No está claro lo que implicaría este paso, pero algunos neurocientíficos dicen que las conexiones rotas podrían ser reconstruidas de nuevo. Y la información molecular puede dar pistas para ayudar en la reconstrucción de las imperfecciones en el esquema de conexiones. Nadie sabe cuánta información faltante sería aceptable en la reconstrucción de lo que somos - pero entonces, ¿cuánto de lo que somos es necesario para ser realmente nosotros?


Escribir una simulación


En comparación con los otros pasos, los neurocientíficos parecen pensar que esta parte sería bastante fácil, tal vez porque no son informáticos. El Proyecto Cerebro Humano de la Unión Europea, de mil millones de euros de coste, que propone la simulación del cerebro a gran escala, sin embargo, ha sido criticado por ser adelantado a su tiempo. Es decir, está basando su trabajo en los supuestos en lo que se supone que se está simulando, en lugar de en los datos.

Pero las  simulaciones por ordenador de unos pocos cientos de neuronas aquí y allá son ampliamente utilizados en la neurociencia para poner a prueba las teorías contra la realidad. Actualmente no existe un ordenador lo suficientemente potente como para simular todo el cerebro humano, pero se supone que se van a introducir en pocos años los ordenadores escalables, que se cree que equipararan su velocidad computacional a la del cerebro humano. Con qué  rapidez un dispositivo de tamaño razonable podría alimentar una simulación del cerebro humano dependerá de la potencia de cálculo, cuya célebre tendencia a duplicarse cada 18 meses se ha puesto en duda últimamente.


Conectarse a un cuerpo robótico o virtual


En este punto de la conversación, algunos de ustedes podrían preguntarse si no son ya una simulación.
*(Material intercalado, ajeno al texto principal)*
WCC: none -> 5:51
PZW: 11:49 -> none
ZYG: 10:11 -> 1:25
Pero si la idea de la vida simulada les perturba, consideren que los robots se han vuelto bastante sofisticados en los últimos 10 años - que pueden correr, saltar, ver y oír, y algunos incluso tocar música heavy metal.

Si tu mente pudiera caber en un chip de ordenador en el futuro, - y ahora, de verdad,  estoy totalmente especulando – se podría almacenar en la nube del futuro y  utilizarse para controlar un cuerpo de robot, o unirse a uno. Por otro lado, algunos estudiantes de secundaria pasan todo su tiempo en Minecraft, a menudo jugando con gente a kilómetros de distancia, y Oculus Rift, la compañía de realidad virtual comprada un tiempo atrás por Facebook por 2.000 millones de dólares, tiene como  objetivo poner a decenas de millones de personas en mundos virtuales. Tal vez usted prefiera lo virtual a lo físico, o tal vez pueda alternar entre ambos mundos.
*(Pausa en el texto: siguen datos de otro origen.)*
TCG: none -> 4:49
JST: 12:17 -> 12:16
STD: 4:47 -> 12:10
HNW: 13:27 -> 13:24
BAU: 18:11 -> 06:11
Probar si realmente es "usted"


Esta es, obviamente, la parte más importante, pero realmente no hay manera de saber si una copia fiel de su cerebro podría ser usted. Los debates filosóficos siguen librándose sobre si la mente “descargada” en realidad transferiría su conciencia o simplemente haría una copia suya, lo que podría ser bueno para sus amigos y familiares, pero uno seguiría estando muerto. No hay datos sobre los que basar una conclusión. Algunas personas piensan que es obvio que la “copia” sería usted, otros piensan que es obvio que no lo sería.

Los neurocientíficos parecen estar tan divididos sobre esto como la gente en general. ¿Qué pasa si tu copia actúa exactamente como tú, tiene todos tus recuerdos, y dice que es usted? ¿Cómo saberlo? ¿Qué pasaría si se hacen  50 copias de esa copia vuestra, y todos ellos dicen que son ustedes también?

Pero tal vez en este momento nos estamos adelantando demasiado.